§ **WHAT THE EXERCISE ASKS**: Transcribe, with complete accuracy, all of the entries below except for the pictures.

§ **MATERIAL FOR THE TASK**:
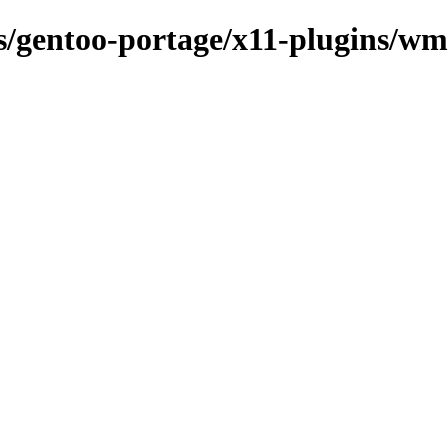
ns/gentoo-portage/x11-plugins/w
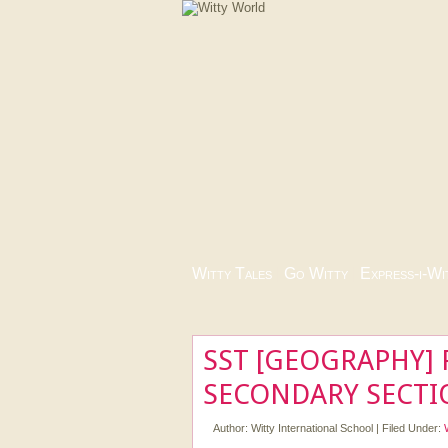
Witty Tales
|
Go Witty
|
Express-i-Wi
SST [GEOGRAPHY] 
SECONDARY SECTI
Author:
Witty International School
|
Filed Under:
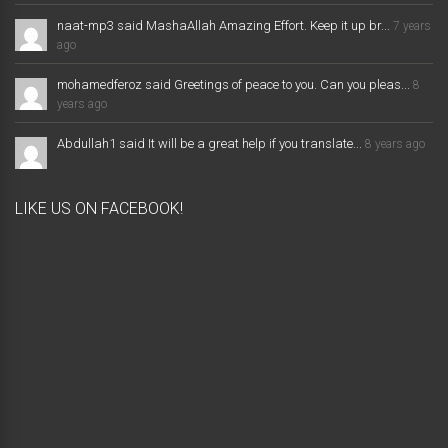
naat-mp3 said MashaAllah Amazing Effort. Keep it up br...
7 years
ago
mohamedferoz said Greetings of peace to you. Can you pleas...
8
years ago
Abdullah1 said It will be a great help if you translate...
8 years ago
LIKE US ON FACEBOOK!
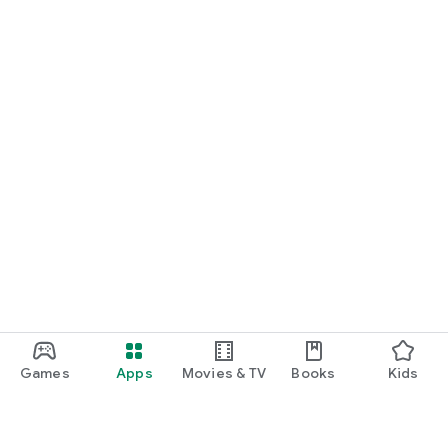
Games
Apps
Movies & TV
Books
Kids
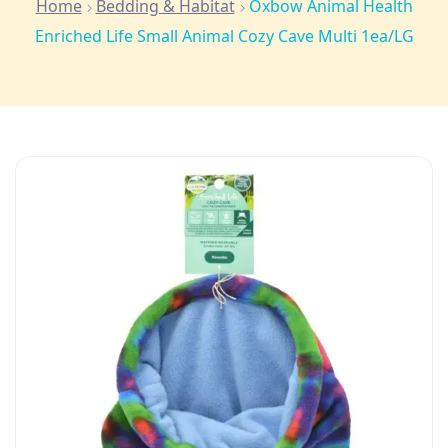
Home
Bedding & Habitat
Oxbow Animal Health
Enriched Life Small Animal Cozy Cave Multi 1ea/LG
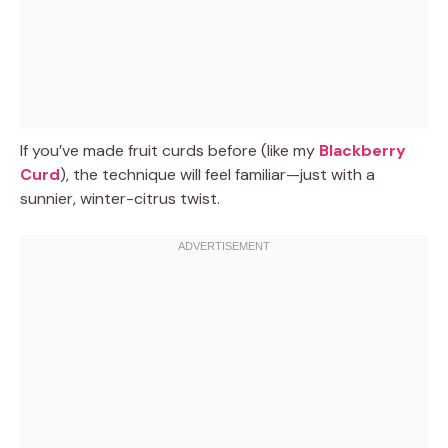
If you’ve made fruit curds before (like my
Blackberry
Curd
), the technique will feel familiar—just with a
sunnier, winter-citrus twist.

§ **EXERCISE OUTPUT**:
ns/gentoo-portage/x11-plugins/w
Witty Tales
|
Go Witty
|
Express-i-Wi
SST [GEOGRAPHY] 
SECONDARY SECTI
Author:
Witty International School
|
Filed Under:
naat-mp3 said MashaAllah Amazing Effort. Keep it up br...
7 years
ago
mohamedferoz said Greetings of peace to you. Can you pleas...
8
years ago
Abdullah1 said It will be a great help if you translate...
8 years ago
LIKE US ON FACEBOOK!
Games
Apps
Movies & TV
Books
Kids
Home
Bedding & Habitat
Oxbow Animal Health
Enriched Life Small Animal Cozy Cave Multi 1ea/LG
If you’ve made fruit curds before (like my
Blackberry
Curd
), the technique will feel familiar—just with a
sunnier, winter-citrus twist.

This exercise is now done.